Area between a line and a parabola

[VWhitehawk]

Homework Statement

Find the area enclosed by the line y = x-1 and the parabola y^2 = 2x+6

Homework Equations

I don't think there are any special formulas or anything

The Attempt at a Solution

Well, I graphed the two given equations as √2x+6 and x-1 and got intersects at point (-1,-2) and (5,4).

A = ∫(√2x+6) - (-√2x+6)dx
A = 2∫(√2x+6)dx

then I used u substitution to get 2/3u^(3/2). I turned the u back to 2x+6 and then solved it for the limits -2 and -1 (Solved 2/3(2x+6)^3/2))

but then the numbers get weird and become really long decimals...which I doubt I should be getting. Where did I go wrong? :(

 

[tiny-tim]

Welcome to PF!

Hi VWhitehawk! Welcome to PF!

A = ∫(√2x+6) - (-√2x+6)dx
…
but then the numbers get weird and become really long decimals...

Have you tried looking at it sideways, and integrating wrt y instead of x ?

 

[Mark44]

Homework Statement

Find the area enclosed by the line y = x-1 and the parabola y^2 = 2x+6

Homework Equations

I don't think there are any special formulas or anything

The Attempt at a Solution

Well, I graphed the two given equations as √2x+6 and x-1 and got intersects at point (-1,-2) and (5,4).

A = ∫(√2x+6) - (-√2x+6)dx
A = 2∫(√2x+6)dx

Your integrand is incorrect. The left boundary is the parabola, and the right boundary is the line, which you seem to have neglected. If you use horizontal strips, you can use one integral, but if you use vertical strips (as you have done), you need two separate integrals.

then I used u substitution to get 2/3u^(3/2). I turned the u back to 2x+6 and then solved it for the limits -2 and -1 (Solved 2/3(2x+6)^3/2))

but then the numbers get weird and become really long decimals...which I doubt I should be getting. Where did I go wrong? :(

 

[VWhitehawk]

Oh, so the it should look like "∫((√2x+6) - (x-1))dx to take the line into account?

Not sure what you mean by doing it vertically, but from the way you say it, it sounds easier than doing it the horizontal way! lol

 

[Mark44]

Oh, so the it should look like "∫((√2x+6) - (x-1))dx to take the line into account?

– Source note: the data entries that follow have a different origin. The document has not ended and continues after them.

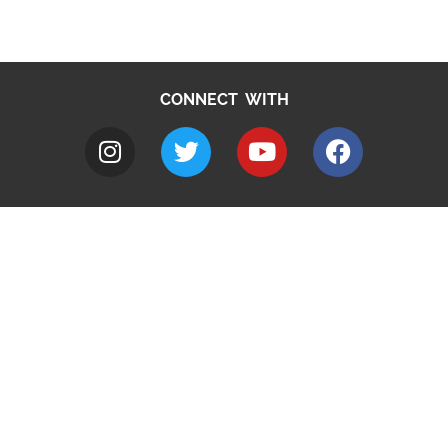
CONNECT WITH
A to Z
Jobs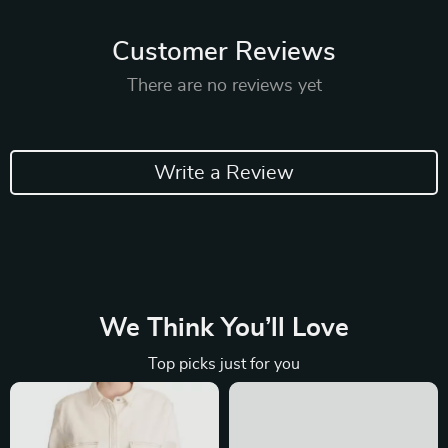
Customer Reviews
There are no reviews yet
Write a Review
We Think You’ll Love
Top picks just for you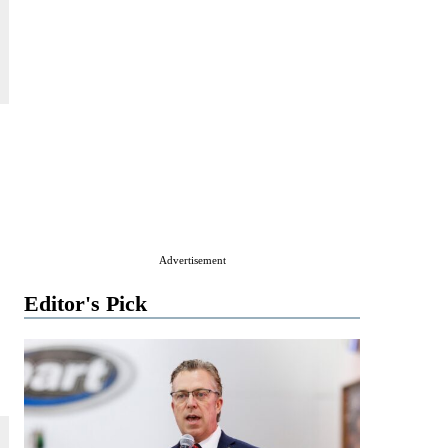
Advertisement
Editor's Pick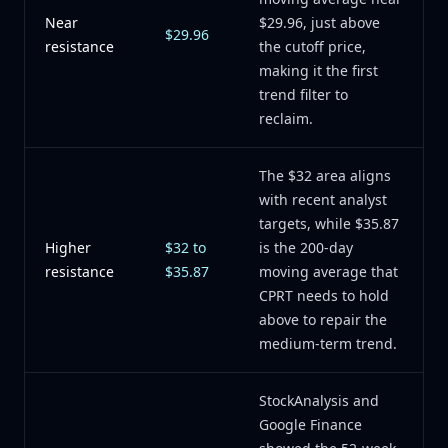
Near
$29.96, just above
$29.96
resistance
the cutoff price,
making it the first
trend filter to
reclaim.
The $32 area aligns
with recent analyst
targets, while $35.87
Higher
$32 to
is the 200-day
resistance
$35.87
moving average that
CPRT needs to hold
above to repair the
medium-term trend.
StockAnalysis and
Google Finance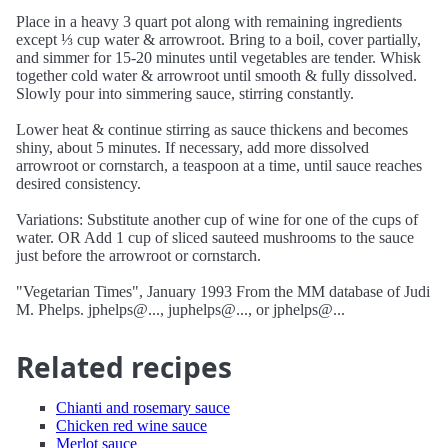
Place in a heavy 3 quart pot along with remaining ingredients
except ⅓ cup water & arrowroot. Bring to a boil, cover partially,
and simmer for 15-20 minutes until vegetables are tender. Whisk
together cold water & arrowroot until smooth & fully dissolved.
Slowly pour into simmering sauce, stirring constantly.
Lower heat & continue stirring as sauce thickens and becomes
shiny, about 5 minutes. If necessary, add more dissolved
arrowroot or cornstarch, a teaspoon at a time, until sauce reaches
desired consistency.
Variations: Substitute another cup of wine for one of the cups of
water. OR Add 1 cup of sliced sauteed mushrooms to the sauce
just before the arrowroot or cornstarch.
"Vegetarian Times", January 1993 From the MM database of Judi
M. Phelps. jphelps@..., juphelps@..., or jphelps@...
Related recipes
Chianti and rosemary sauce
Chicken red wine sauce
Merlot sauce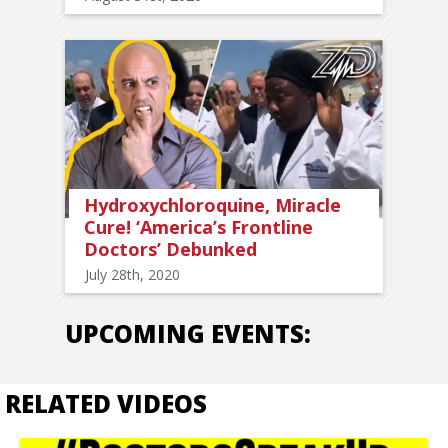
Hydroxychloroquine, Miracle
Cure! ‘America’s Frontline
Doctors’ Debunked
July 28th, 2020
UPCOMING EVENTS:
RELATED VIDEOS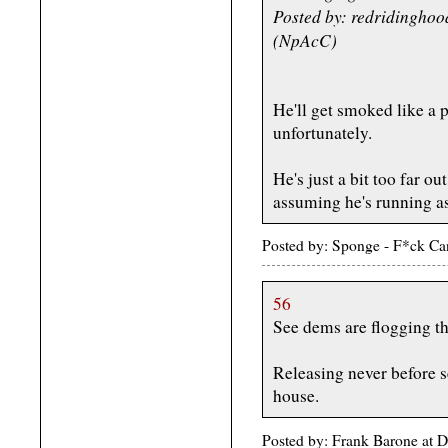
Posted by: redridingho
(NpAcC)
He'll get smoked like a 
unfortunately.
He's just a bit too far ou
assuming he's running a
Posted by: Sponge - F*ck C
56
See dems are flogging th
Releasing never before s
house.
Posted by: Frank Barone at 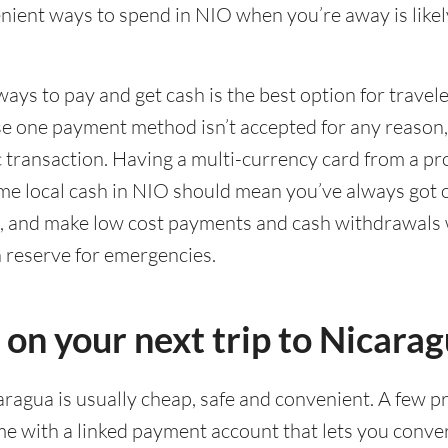
ient ways to spend in NIO when you’re away is likel
ways to pay and get cash is the best option for travel
ase one payment method isn’t accepted for any reason
ic transaction. Having a multi-currency card from a pr
me local cash in NIO should mean you’ve always got 
g, and make low cost payments and cash withdrawals 
n reserve for emergencies.
 on your next trip to Nicara
caragua is usually cheap, safe and convenient. A few p
e with a linked payment account that lets you conver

Here you are using vertical strips of width Δx. This won't work, since some strips run between the upper and lower parts of the parabola, while other strips run between the upper part of the parabola and the line. Since the strips are different, you need two different integrals.

Have you actually sketched a graph of the region?

Not sure what you mean by doing it vertically, but from the way you say it, it sounds easier than doing it the horizontal way! lol

Horizontal strips is width Δy are much simpler.

 

[VWhitehawk]

I have drawn it and the little rectangle too. I flipped the drawing sideways like you said but I just don't get what is supposed to be my integrand.

 

[Mark44]

I have drawn it and the little rectangle too. I flipped the drawing sideways like you said but I just don't get what is supposed to be my integrand.

What little rectangle?

And what do you mean when you say you flipped the drawing sideways? tiny-tim was suggesting that you use horizontal strips, not that you turn the drawing sideways.